Former President Jimmy Carter and former First Lady Rosalynn Carter say their "hearts are with the victims’ families and all who feel hopeless in the face of pervasive racial discrimination and outright cruelty. We all must shine a spotlight on the immorality of racial discrimination."
On Wednesday former President Barack Obama held a town hall on the killing of George Floyd and the protests, calling for police reform and focusing on what Americans, especially young Americans, can do.
This week Secretary of Defense Mark Esper announced he opposes President Trump's desire to invoke the Insurrection Act, which would pave the way for U.S. Military troops to police American cities.
Former Trump Defense Secretary Jim Mattis on Wednesday broke his silence by saying Trump is a danger to the Constitution, and compared his methods to Hitler's.
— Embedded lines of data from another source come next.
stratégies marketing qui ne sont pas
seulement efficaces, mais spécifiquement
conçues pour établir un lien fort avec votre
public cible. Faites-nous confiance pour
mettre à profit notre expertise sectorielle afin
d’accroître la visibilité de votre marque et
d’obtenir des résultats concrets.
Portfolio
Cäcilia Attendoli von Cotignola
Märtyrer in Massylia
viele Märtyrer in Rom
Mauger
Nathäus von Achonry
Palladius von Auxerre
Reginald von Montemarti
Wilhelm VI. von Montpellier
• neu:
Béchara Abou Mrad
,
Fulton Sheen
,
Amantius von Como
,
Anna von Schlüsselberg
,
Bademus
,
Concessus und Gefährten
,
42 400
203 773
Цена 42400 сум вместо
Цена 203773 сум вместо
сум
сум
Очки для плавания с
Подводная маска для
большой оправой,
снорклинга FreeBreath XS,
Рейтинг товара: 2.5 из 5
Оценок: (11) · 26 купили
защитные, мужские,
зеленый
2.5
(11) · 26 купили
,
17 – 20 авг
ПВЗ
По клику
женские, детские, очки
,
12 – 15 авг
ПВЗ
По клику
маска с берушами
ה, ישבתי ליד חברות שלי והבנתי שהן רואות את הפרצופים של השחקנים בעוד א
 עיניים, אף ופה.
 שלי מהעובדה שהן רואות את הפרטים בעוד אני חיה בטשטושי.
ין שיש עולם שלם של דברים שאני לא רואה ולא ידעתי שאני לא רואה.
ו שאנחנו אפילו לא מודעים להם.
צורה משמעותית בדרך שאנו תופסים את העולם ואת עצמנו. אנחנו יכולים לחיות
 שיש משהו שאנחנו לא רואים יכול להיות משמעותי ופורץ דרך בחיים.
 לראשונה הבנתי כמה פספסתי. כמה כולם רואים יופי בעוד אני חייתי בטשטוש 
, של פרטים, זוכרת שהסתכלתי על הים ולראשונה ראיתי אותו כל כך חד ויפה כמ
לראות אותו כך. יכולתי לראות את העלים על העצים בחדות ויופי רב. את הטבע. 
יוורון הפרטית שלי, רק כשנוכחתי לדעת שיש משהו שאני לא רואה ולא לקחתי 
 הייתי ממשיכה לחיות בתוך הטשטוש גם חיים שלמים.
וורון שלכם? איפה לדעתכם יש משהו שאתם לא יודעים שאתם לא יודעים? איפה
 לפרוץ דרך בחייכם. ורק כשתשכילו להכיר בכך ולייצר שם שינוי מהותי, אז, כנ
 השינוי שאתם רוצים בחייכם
Here is President Carter's full statement:
Rosalynn and I are pained by the tragic racial injustices and consequent backlash across our nation in recent weeks. Our hearts are with the victims’ families and all who feel hopeless in the face of pervasive racial discrimination and outright cruelty. We all must shine a spotlight on the immorality of racial discrimination. But violence, whether spontaneous or consciously incited, is not a solution.
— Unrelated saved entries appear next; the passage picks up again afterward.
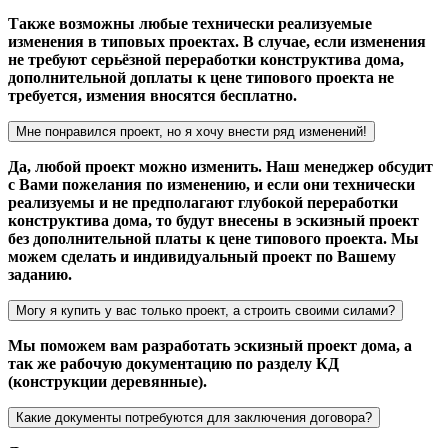
Также возможны любые технически реализуемые
изменения в типовых проектах. В случае, если изменения
не требуют серьёзной переработки конструктива дома,
дополнительной доплаты к цене типового проекта не
требуется, измения вносятся бесплатно.
Мне понравился проект, но я хочу внести ряд изменений!
Да, любой проект можно изменить. Наш менеджер обсудит
с Вами пожелания по изменению, и если они технически
реализуемы и не предполагают глубокой переработки
конструктива дома, то будут внесены в эскизный проект
без дополнительной платы к цене типового проекта. Мы
можем сделать и индивидуальный проект по Вашему
заданию.
Могу я купить у вас только проект, а строить своими силами?
Мы поможем вам разработать эскизный проект дома, а
так же рабочую документацию по разделу КД
(конструкции деревянные).
Какие документы потребуются для заключения договора?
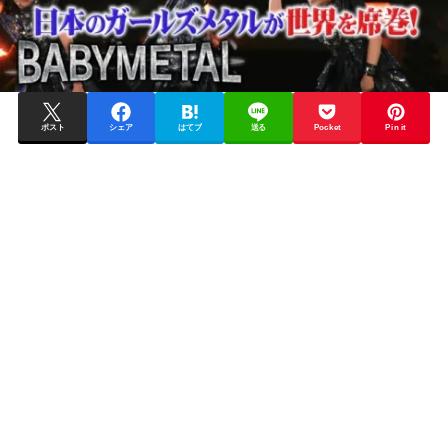
ポスト
シェア
はてブ
送る
Pocket
Pin it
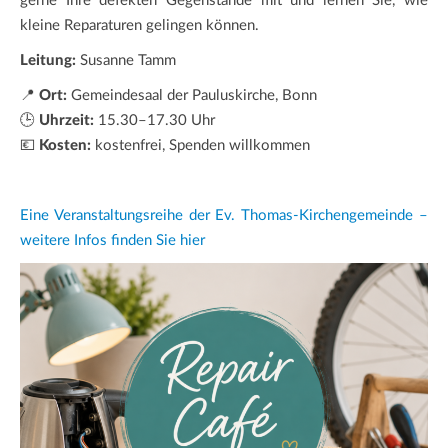
gerne Ihre defekten Gegenstände mit und lernen Sie, wie
kleine Reparaturen gelingen können.
Leitung:
Susanne Tamm
📍
Ort:
Gemeindesaal der Pauluskirche, Bonn
🕒
Uhrzeit:
15.30–17.30 Uhr
💶
Kosten:
kostenfrei, Spenden willkommen
Eine Veranstaltungsreihe der Ev. Thomas-Kirchengemeinde –
weitere Infos finden Sie hier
As a white male of the South, I know all too well the impact of segregation and injustice to African Americans. As a politician, I felt a responsibility to bring equity to my state and our country. In my 1971 inaugural address as Georgia’s governor, I said: “The time for racial discrimination is over.” With great sorrow and disappointment, I repeat those words today, nearly five decades later. Dehumanizing people debases us all; humanity is beautifully and almost infinitely diverse. The bonds of our common humanity must overcome the divisiveness of our fears and prejudices.
Since leaving the White House in 1981, Rosalynn and I have strived to advance human rights in countries around the world. In this quest, we have seen that silence can be as deadly as violence. People of power, privilege, and moral conscience must stand up and say “no more” to a racially discriminatory police and justice system, immoral economic disparities between whites and blacks, and government actions that undermine our unified democracy. We are responsible for creating a world of peace and equality for ourselves and future generations.
We need a government as good as its people, and we are better than this.